Good morning Mr. Chairman and distinguished committee members. My name is Gary Sondermeyer and I serve as assistant commissioner for environmental regulation at the New Jersey Department of Environmental Protection. I have been involved with solid waste management in New Jersey for nearly 20 years and have been an active participant in national interstate waste and flow control discussions over the past 10 years. I greatly appreciate the opportunity to appear before you today to update you on New Jersey's situation.

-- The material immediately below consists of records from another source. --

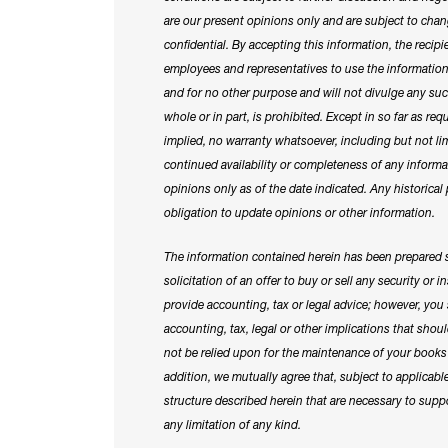
are our present opinions only and are subject to chan
confidential. By accepting this information, the recipient
employees and representatives to use the information o
and for no other purpose and will not divulge any suc
whole or in part, is prohibited. Except in so far as re
implied, no warranty whatsoever, including but not lim
continued availability or completeness of any inform
opinions only as of the date indicated. Any historical 
obligation to update opinions or other information.
The information contained herein has been prepared so
solicitation of an offer to buy or sell any security or
provide accounting, tax or legal advice; however, yo
accounting, tax, legal or other implications that sho
not be relied upon for the maintenance of your books 
addition, we mutually agree that, subject to applicabl
structure described herein that are necessary to sup
any limitation of any kind.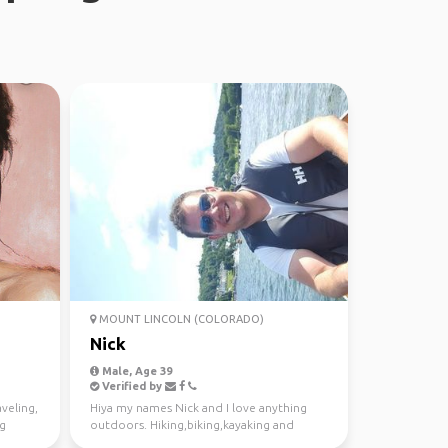
MOUNT LINCOLN (COLORADO)
Nick
Male, Age 39
Verified by
aveling,
Hiya my names Nick and I love anything
ng
outdoors. Hiking,biking,kayaking and
exploring new places....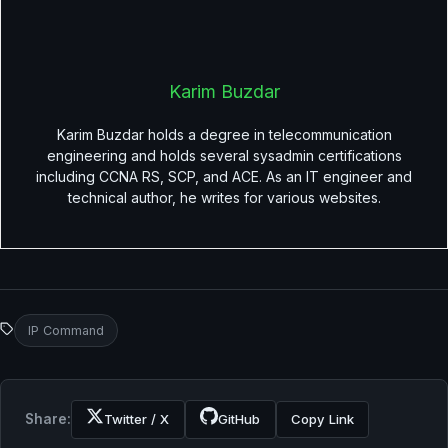
Karim Buzdar
Karim Buzdar holds a degree in telecommunication
engineering and holds several sysadmin certifications
including CCNA RS, SCP, and ACE. As an IT engineer and
technical author, he writes for various websites.
IP Command
Share:
Twitter / X
GitHub
Copy Link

A great deal has changed since Congress last seriously debated the need for interstate waste shipment and flow control legislation. Nationally, the closure of Fresh Kills Landfill in New York and the prospect of 13,000 tons per day, or almost 5 million tons per year, of additional waste leaving the city has generated renewed interest and concern. To put this in perspective, New Jersey exports about 2 million tons per year. Recent data from 1997 and 1998 show that we are no longer exclusively an exporter of solid waste. Today we are receiving waste for disposal from New York, Connecticut and Massachusetts. With the phased closure of Fresh Kills, exports to New Jersey for disposal and transport through our State to disposal locations to our south and west will increase. Significantly. also since the Carbone and the more recent Atlantic Coast decisions, New Jersey has worked with our counties to reconstruct the State's solid waste management system. As a result, 15 of our 21 counties are now operating in a free market environment. However, the State and counties are still faced with about $1.2 billion of outstanding solid waste debt, the result of New Jersey's 20 year program to achieve self-sufficiency and to handle our own waste in an environmentally sound manner. Under our state plan, 31 state-of-the-art solid waste management facilities were constructed. New Jersey's waste flow control rules had specifically been upheld by the Federal district court as a valid exercise of State power in 1988. The recent Carbone and Atlantic Coast decisions changed our course in midstream.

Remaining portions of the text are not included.